Why We Don’t Work on a Pay-For-Ranking Pricing Model

pay for ranking

In the annals of bad business practices, the pay-per-ranking pricing model is probably the worst metric a web marketer could use to determine their value. And that’s even assuming that there is such a thing as a universal search engine ranking anymore, which there really isn’t!

Typically, a pay-for-ranking model works like this:

Google positions #1 SERP:
$x when position achieved + $x to maintain this position / month
Google positions Top 3:
$x when position achieved + $x to maintain this position / month
Google positions Top 10:
$x when position achieved + $x to maintain this position / month

One of the problems here is that it’s not scalable for long-tail, low-volume, or low-value search phrases.

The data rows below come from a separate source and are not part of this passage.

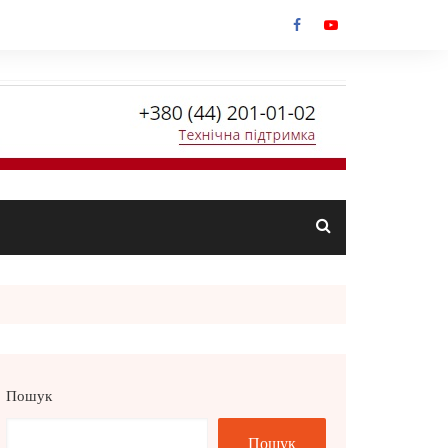
Пошук
Пошук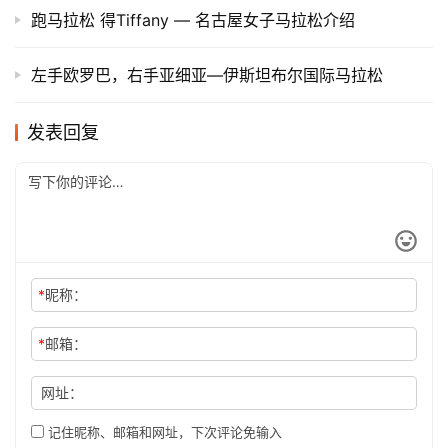
跑马拉松 得Tiffany — 名古屋女子马拉松介绍
左手欧罗巴，右手亚细亚—伊斯坦布尔国际马拉松
发表回复
*
昵称：
*
邮箱：
网址：
记住昵称、邮箱和网址，下次评论免输入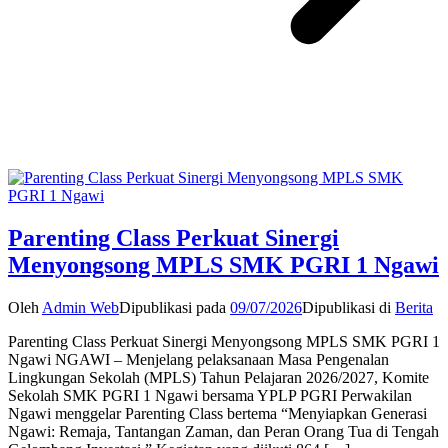
Parenting Class Perkuat Sinergi
Menyongsong MPLS SMK PGRI 1 Ngawi
Oleh
Admin Web
Dipublikasi pada
09/07/2026
Dipublikasi di
Berita
Parenting Class Perkuat Sinergi Menyongsong MPLS SMK PGRI 1
Ngawi NGAWI – Menjelang pelaksanaan Masa Pengenalan
Lingkungan Sekolah (MPLS) Tahun Pelajaran 2026/2027, Komite
Sekolah SMK PGRI 1 Ngawi bersama YPLP PGRI Perwakilan
Ngawi menggelar Parenting Class bertema “Menyiapkan Generasi
Ngawi: Remaja, Tantangan Zaman, dan Peran Orang Tua di Tengah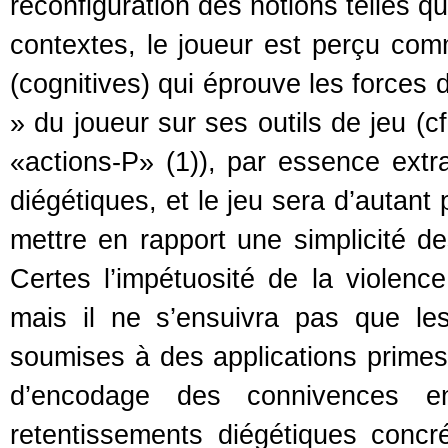
reconfiguration des notions telles q
contextes, le joueur est perçu co
(cognitives) qui éprouve les forces 
» du joueur sur ses outils de jeu (
«actions-P» (1)), par essence extr
diégétiques, et le jeu sera d’autant 
mettre en rapport une simplicité d
Certes l’impétuosité de la violence
mais il ne s’ensuivra pas que les
soumises à des applications primes
d’encodage des connivences ent
retentissements diégétiques concré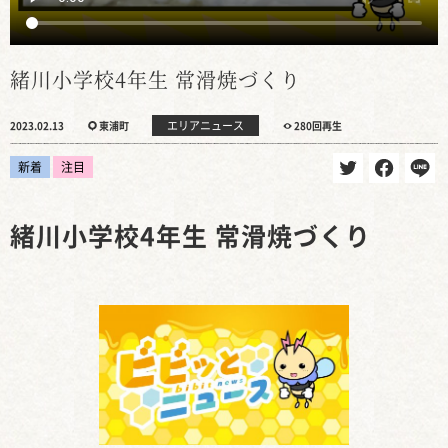
緒川小学校4年生 常滑焼づくり
エリアニュース
2023.02.13
東浦町
280回再生
新着
注目
緒川小学校4年生 常滑焼づくり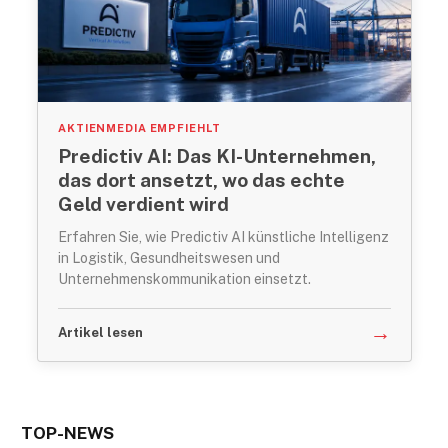
AKTIENMEDIA EMPFIEHLT
Predictiv AI: Das KI-Unternehmen,
das dort ansetzt, wo das echte
Geld verdient wird
Erfahren Sie, wie Predictiv AI künstliche Intelligenz
in Logistik, Gesundheitswesen und
Unternehmenskommunikation einsetzt.
→
Artikel lesen
TOP-NEWS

Websites can rank for hundreds of phrases, but many of them will provide little value. Who determines the cost of each specific phrase?

But the bigger reason this model doesn’t work is that there’s truly no such thing as a top search engine ranking anymore. Search results are personalized for each searcher to the point that everyone gets a different set of search results.

And even if you could find a way to make this model work, I wouldn’t suggest it. The focus is too much on search engine rankings instead of creating a website that provides value to the searcher. The rankings game is a losing game. We like to focus on business growth rather than ranking growth.